▶ **Task item**:
Find the line with "personalised educational platform." and the line with "Showing 1 Result(s)" in the entries below; output exactly those two lines, every line between them, and no others.

▶ **Data to use**:

※ ※ ※

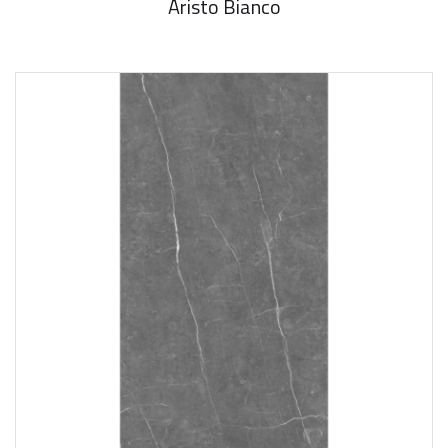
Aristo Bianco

※ ※ ※

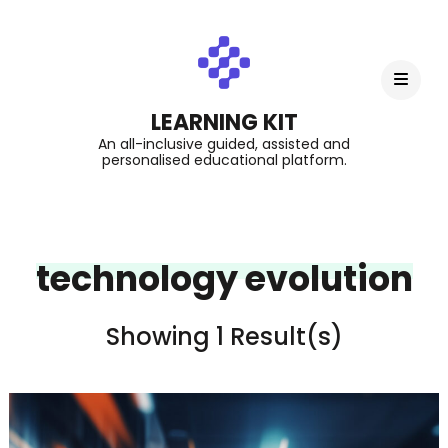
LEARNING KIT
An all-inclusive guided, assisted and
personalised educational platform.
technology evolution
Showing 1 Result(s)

※ ※ ※

▶ **Response**:
personalised educational platform.
technology evolution
Showing 1 Result(s)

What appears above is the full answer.